At last, a drug to halt the cruel march of muscular dystrophy
THE first treatment to protect boys from the worst ravages of a muscle-wasting disease that condemns them to life in a wheelchair – and an early death – is to be offered to an NHS patient next month.
Studies suggest that the revolutionary drug can slow the progression of Duchenne’s muscular dystrophy (DMD) by correcting the genetic faults that cause the devastating symptoms.
A youngster from East Lothian will become the first British sufferer to be prescribed Translarna, also known as Ataluren, on the NHS after his parents made an Independent Patient Funding Request to their local provider.
The annual cost of the therapy is £200,000 per patient.
Initially the European Medicines Agency turned down Translarna due to a lack of evidence, but in August 2014 it granted approval following the submission of new trial data from the manufacturer, PTC Therapeutics.
However, while Translarna is now available on prescription in several European countries following that ruling, it has still not had full approval from the UK licensing body, the National Institute for Health and Care Excellence. PTC Therapeutics hope that the body will grant full approval in the New Year.
DMD made headlines last weekend when The Mail on Sunday revealed how the plight of sevenyear-old sufferer Jack Johnson was inspiring rugby stars to perform the ‘hooked figure’ – linking their fingers to form to letter Js – in honour of the charity he set up, Joining Jack.

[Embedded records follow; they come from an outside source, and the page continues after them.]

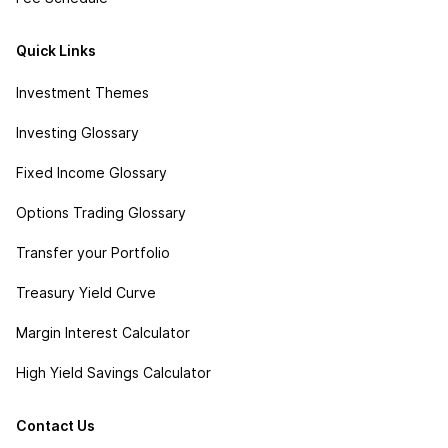
Quick Links
Investment Themes
Investing Glossary
Fixed Income Glossary
Options Trading Glossary
Transfer your Portfolio
Treasury Yield Curve
Margin Interest Calculator
High Yield Savings Calculator
Contact Us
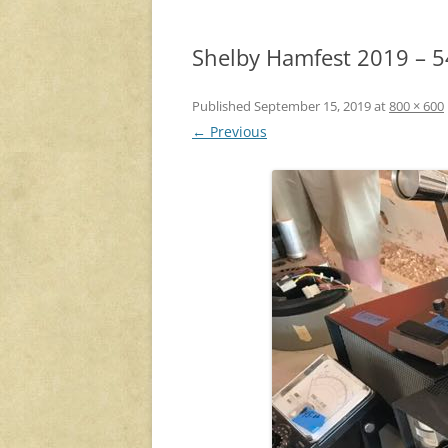
Shelby Hamfest 2019 – 5
Published
September 15, 2019
at
800 × 600
← Previous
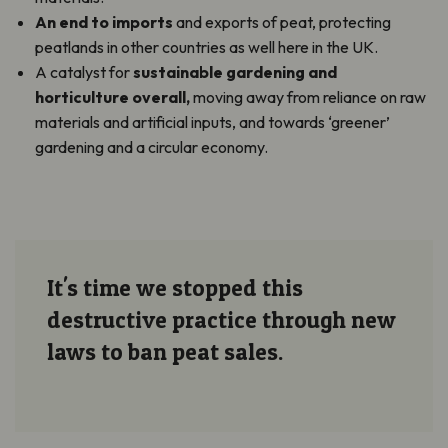
An end to imports
and exports of peat, protecting
peatlands in other countries as well here in the UK.
A catalyst for
sustainable gardening and
horticulture overall,
moving away from reliance on raw
materials and artificial inputs, and towards ‘greener’
gardening and a circular economy.
It's time we stopped this
destructive practice through new
laws to ban peat sales.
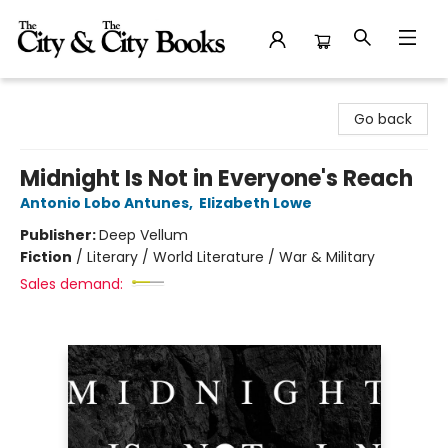
The City and the City Books
Go back
Midnight Is Not in Everyone's Reach
Antonio Lobo Antunes
,
Elizabeth Lowe
Publisher:
Deep Vellum
Fiction
/
Literary / World Literature / War & Military
Sales demand:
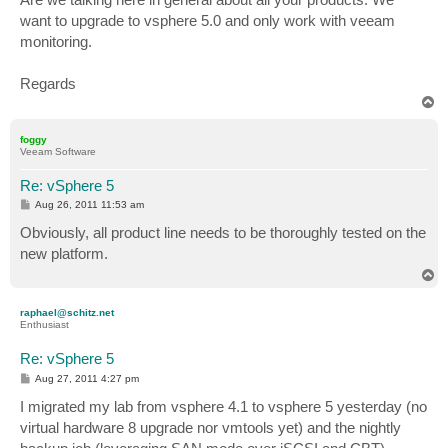
want to upgrade to vsphere 5.0 and only work with veeam
monitoring.
Regards
T
o
p
foggy
Veeam Software
Re: vSphere 5
P
Aug 26, 2011 11:53 am
o
s
Obviously, all product line needs to be thoroughly tested on the
t
new platform.
T
o
p
raphael@schitz.net
Enthusiast
Re: vSphere 5
P
Aug 27, 2011 4:27 pm
o
s
I migrated my lab from vsphere 4.1 to vsphere 5 yesterday (no
t
virtual hardware 8 upgrade nor vmtools yet) and the nightly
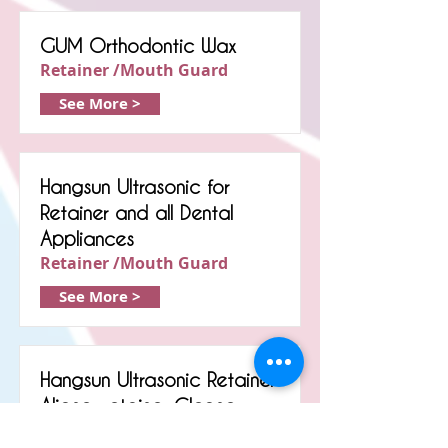
GUM Orthodontic Wax
Retainer /Mouth Guard
See More >
Hangsun Ultrasonic for
Retainer and all Dental
Appliances
Retainer /Mouth Guard
See More >
Hangsun Ultrasonic Retainer
Aligner retainer Cleaner
Retainer /Mouth Guard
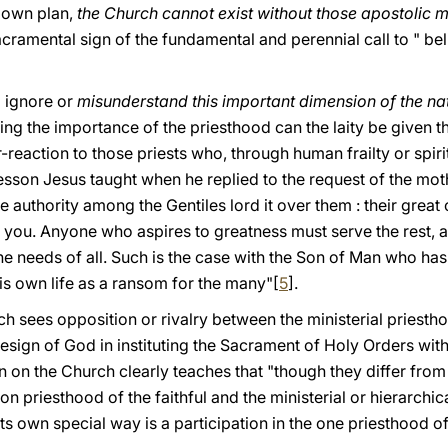
 own plan,
the Church cannot exist without those apostolic 
acramental sign of the fundamental and perennial call to " bel
 ignore or
misunderstand this important dimension of the na
ng the importance of the priesthood can the laity be given the
r-reaction to those priests who, through human frailty or spiri
lesson Jesus taught when he replied to the request of the mo
authority among the Gentiles lord it over them : their great
with you. Anyone who aspires to greatness must serve the rest
he needs of all. Such is the case with the Son of Man who ha
his own life as a ransom fοr the many"[
5
].
ch sees opposition or rivalry between the ministerial priesth
e design of God in instituting the Sacrament of Holy Orders wi
n on the Church clearly teaches that "though they differ fro
n priesthood of the faithful and the ministerial or hierarchi
its own special way is a participation in the one priesthood of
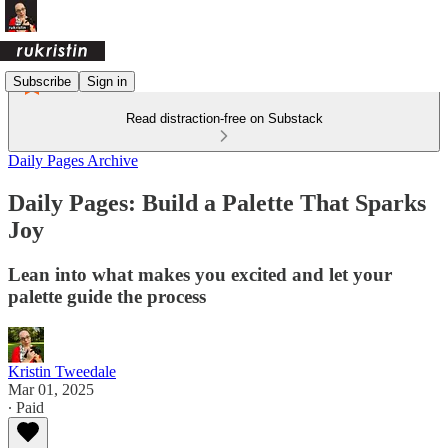
Subscribe
Sign in
Read distraction-free on Substack
Daily Pages Archive
Daily Pages: Build a Palette That Sparks
Joy
Lean into what makes you excited and let your
palette guide the process
Kristin Tweedale
Mar 01, 2025
∙ Paid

Now, four-year-old sufferer Cormac Fegan, from Longniddry near Edinburgh, has been approved to receive a six-month course of the new medication, which comes in the form of a powder that is mixed into a drink and taken three times a day. Cormac’s father Gary, a 43-year-old IT consultant, says: ‘We’re definitely not expecting miracles or anything approaching a cure but we know of one boy who had a high dose which worked amazingly.
‘Before the boy took Translarna, the muscle function in his hands had deteriorated so badly that he could barely scribble. Afterwards his handwriting was massively improved, and he could bound down stairs in a way his parents could never have dreamed of before.’
Professor Kate Bushby, of the Institute of Human Genetics at Newcastle Univer- sity, has been leading the UK trials of Translarna.
She says: ‘Several times a year I have to tell a family that their little boy, who is absolutely fine and just runs a bit more slowly than the others, will lose their ability to walk by their teenage years and may not live beyond the age of 30. ‘Until now, we have not had a treatment that goes to the root cause of DMD. The hope is that we will be able to delay its progression. It is a very exciting time.’ About 100 boys each year are born with DMD, with 2,400 living with it currently. Sufferers develop normally, then regress and are usually confined to a powered wheelchair by the age of 11.
They don’t have the muscle strength to pick up a glass of water by the time they are 20, and have an average life expectancy of just 30, as the disease affects heart and respiratory muscles.
DMD is inherited, linked to a fault in the X-chromosome. Females, who have two X-chromosomes, do not have the disease but are carriers. If a female carrier has a child, it has a 50 per cent chance of inheriting the gene fault. And if that child is male, with an X-chromosome that has the DMD gene mutation, they will have the disease.
Patients with the condition do not produce dystrophin, a protein found in muscles. This protein helps to protect the muscles from injury as they contract and relax.
IN PATIENTS with the disease, the muscles become damaged through normal use and eventually stop working. In ten to 15 per cent of cases, DMD is caused by a type of mutation known as a ‘nonsense mutation’, and this is the type Cormac has.
Translarna is thought to work in these patients by enabling the protein-making apparatus in cells to skip over the defect, allowing the cells to produce a functional dystrophin protein.
The drug can be used in children with such a specific mutation aged five or over who are able to walk. Cormac is due to start treatment on his fifth birthday – November 21.
Mr Fegan says that he and Cormac’s mother Ella, 38, who works for an investment management firm, are hoping Translarna will preserve their son’s muscle function so he can carry on walking without the need for a wheelchair into his teens.
Mr Fegan says: ‘While it’s fantastic news that Cormac will be given access to Translarna, we’ve only got approval for six months, so we know this could be taken away from us at any time.’